Mock/override `streamFn` or Pi agent stream behavior to simulate:

- no response until timeout
- rejected provider promise
- terminal `message_end` with `stopReason: 'error'`
- aborted run

Assert:

- run is marked `failed` for provider errors
- run is marked completed/aborted for explicit aborts as appropriate
- no indefinite pending state
- classified error is written or thrown through the process-wake path

### UI smoke test

Create an entity run that writes a classified error and verify `AgentResponse.tsx` renders it.

## Open questions

1. What should the default timeout be?
   - 30s is demo-friendly.
   - Longer may be safer for slow providers/models.
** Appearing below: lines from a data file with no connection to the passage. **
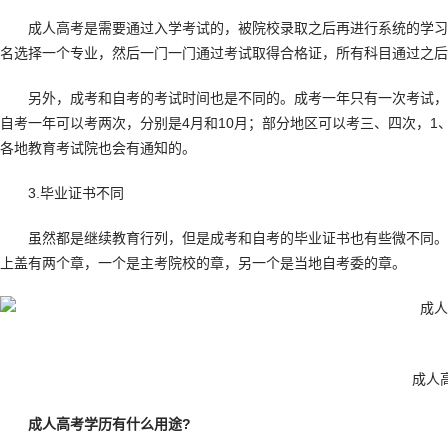
成人高考是需要通过入学考试的，被院校录取之后再进行系统的学习
名选择一个专业，然后一门一门通过考试取得合格证，所有科目通过之后
另外，成考和自考的考试时间也是不同的。成考一年只有一次考试，那
自考一年可以考两次，分别是4月和10月；部分地区可以考三、四次，1
各地教育考试院也会有通知的。
3.毕业证书不同
虽然都是继续教育行列，但是成考和自考的毕业证书也有些微不同。
上盖有两个章，一个是主考院校的章，另一个是当地自考委的章。
成人
成人高考学历有什么用途?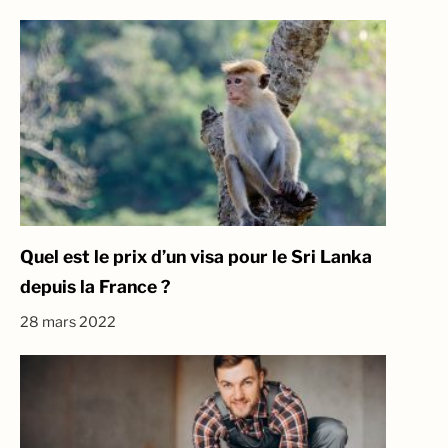
Quel est le prix d’un visa pour le Sri Lanka
depuis la France ?
28 mars 2022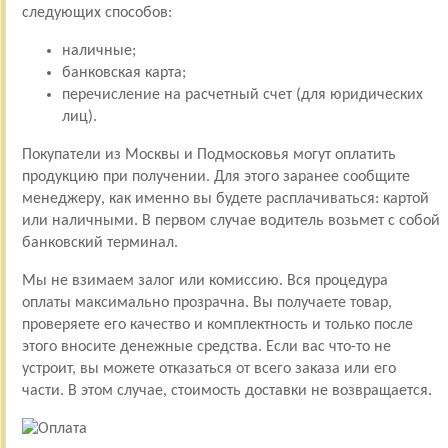
следующих способов:
наличные;
банковская карта;
перечисление на расчетный счет (для юридических
лиц).
Покупатели из Москвы и Подмосковья могут оплатить
продукцию при получении. Для этого заранее сообщите
менеджеру, как именно вы будете расплачиваться: картой
или наличными. В первом случае водитель возьмет с собой
банковский терминал.
Мы не взимаем залог или комиссию. Вся процедура
оплаты максимально прозрачна. Вы получаете товар,
проверяете его качество и комплектность и только после
этого вносите денежные средства. Если вас что-то не
устроит, вы можете отказаться от всего заказа или его
части. В этом случае, стоимость доставки не возвращается.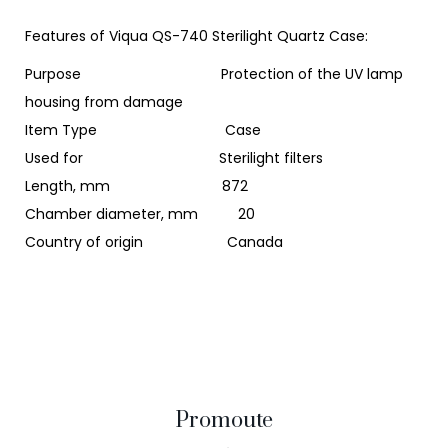
Features of Viqua QS-740 Sterilight Quartz Case:
Purpose Protection of the UV lamp
housing from damage
Item Type Case
Used for Sterilight filters
Length, mm 872
Chamber diameter, mm 20
Country of origin Canada
Promoute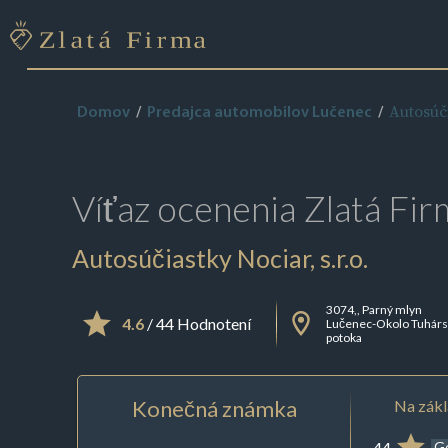
Autosúči
Domov
Predajca automobilov Lučenec
Víťaz ocenenia
Zlatá Fir
Autosúčiastky Nociar, s.r.o.
3074,, Parný mlyn
4.6
/ 44 Hodnotení
Lučenec-Okolo Tuhár
potoka
Konečná známka
Na zákl
44
G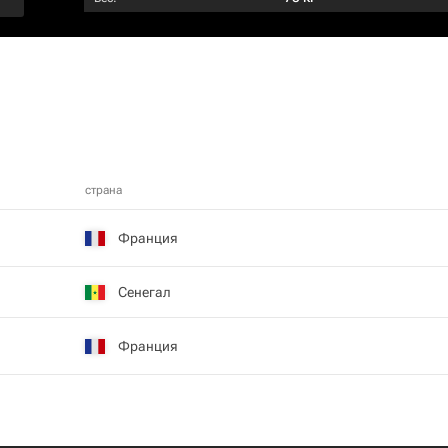
страна
Франция
Сенегал
Франция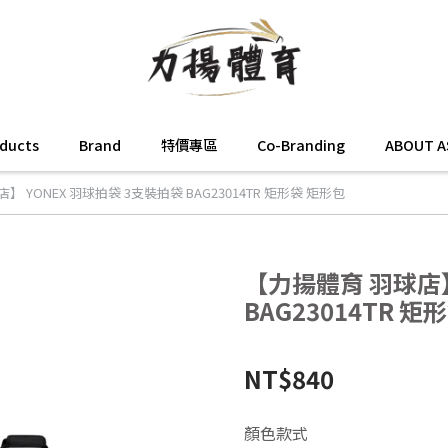
oducts
Brand
特價專區
Co-Branding
ABOUT A
 YONEX 羽球拍袋 3支裝拍袋 BAG23014TR 矩形袋 矩形包
【力揚體育 羽球店】
BAG23014TR 矩
NT$840
顏色款式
2. Should timeout be per model/provider?
   - Some reasoning models may legitimately take longer before first token.

3. Should timeout mean time-to-first-event or total model call duration?
   - For the demo offline case, time-to-first-event timeout is probably sufficient.
   - A separate max total run duration could be useful later.

4. Should retries default to 0?
   - Upstream Anthropic provider appears to default retries to 0 in current code.
   - For demos/offline handling, retries can make failures feel like hangs.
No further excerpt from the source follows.